Multi-modal AI pipeline#

💻 Run this entire tutorial on Anyscale for free: https://console.anyscale.com/template-preview/image-search-and-classification

This tutorial focuses on the fundamental challenges of multimodal AI workloads at scale:

🔋 Compute: managing heterogeneous clusters, reducing idle time, and handling complex dependencies
📈 Scale: integrating with the Python ecosystem, improving observability, and enabling effective debugging
🛡️ Reliability: ensuring fault tolerance, leveraging checkpointing, and supporting job resumability
🚀 Production: bridging dev-to-prod gaps, enabling fast iteration, maintaining zero downtime, and meeting SLAs

This tutorial covers how Ray addresses each of these challenges and shows the solutions hands-on by implementing scalable batch inference, distributed training, and online serving workloads.

01-Batch-Inference.ipynb: ingest and preprocess data at scale using Ray Data to generate embeddings for an image dataset of different dog breeds and store them.
02-Distributed-Training.ipynb: preprocess data to train an image classifier using Ray Train and save model artifacts to a model registry (MLOps).
03-Online-Serving.ipynb: deploy an online service using Ray Serve, that uses the trained model to generate predictions.
Create production batch Jobs for offline workloads like embedding generation, model training, etc., and production online Services that can scale.
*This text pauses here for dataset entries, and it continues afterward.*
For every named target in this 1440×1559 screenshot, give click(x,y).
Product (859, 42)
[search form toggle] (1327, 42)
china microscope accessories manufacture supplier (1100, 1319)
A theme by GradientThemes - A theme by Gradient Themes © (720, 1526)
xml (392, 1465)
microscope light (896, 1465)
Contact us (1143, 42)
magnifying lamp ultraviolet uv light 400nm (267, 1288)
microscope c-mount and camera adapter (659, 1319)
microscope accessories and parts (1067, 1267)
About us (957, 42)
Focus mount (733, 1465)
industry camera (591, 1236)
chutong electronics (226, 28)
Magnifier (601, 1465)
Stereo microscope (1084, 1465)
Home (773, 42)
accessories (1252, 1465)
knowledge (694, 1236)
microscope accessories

https://raw.githubusercontent.com/anyscale/multimodal-ai/refs/heads/main/images/overview.png

Development#

The application is developed on Anyscale Workspaces, which enables development without worrying about infrastructure—just like working on a laptop. Workspaces come with:

Development tools: Spin up a remote session from your local IDE (Cursor, VS Code, etc.) and start coding, using the same tools you love but with the power of Anyscale’s compute.
Dependencies: Install dependencies using familiar tools like pip or uv. Anyscale propagates all dependencies to the cluster’s worker nodes.
Compute: Leverage any reserved instance capacity, spot instance from any compute provider of your choice by deploying Anyscale into your account. Alternatively, you can use the Anyscale cloud for a full serverless experience.
Debugging: Leverage a distributed debugger to get the same VS Code-like debugging experience.

Learn more about Anyscale Workspaces in the official documentation.

Note: Run the entire tutorial for free on Anyscale—all dependencies come pre-installed, and compute autoscales automatically. To run it elsewhere, install the dependencies from the containerfile and provision the appropriate GPU resources.

Production#

Seamlessly integrate with your existing CI/CD pipelines by leveraging the Anyscale CLI or SDK to deploy highly available services and run reliable batch jobs. Developing in an environment nearly identical to production—a multi-node cluster—drastically accelerates the dev-to-prod transition. This tutorial also introduces proprietary RayTurbo features that optimize workloads for performance, fault tolerance, scale, and observability.

No infrastructure headaches#

Abstract away infrastructure from your ML/AI developers so they can focus on their core ML development. You can additionally better manage compute resources and costs with enterprise governance and observability and admin capabilities so you can set resource quotas, set priorities for different workloads and gain observability of your utilization across your entire compute fleet. Users running on a Kubernetes cloud (EKS, GKE, etc.) can still access the proprietary RayTurbo optimizations demonstrated in this tutorial by deploying the Anyscale Kubernetes Operator.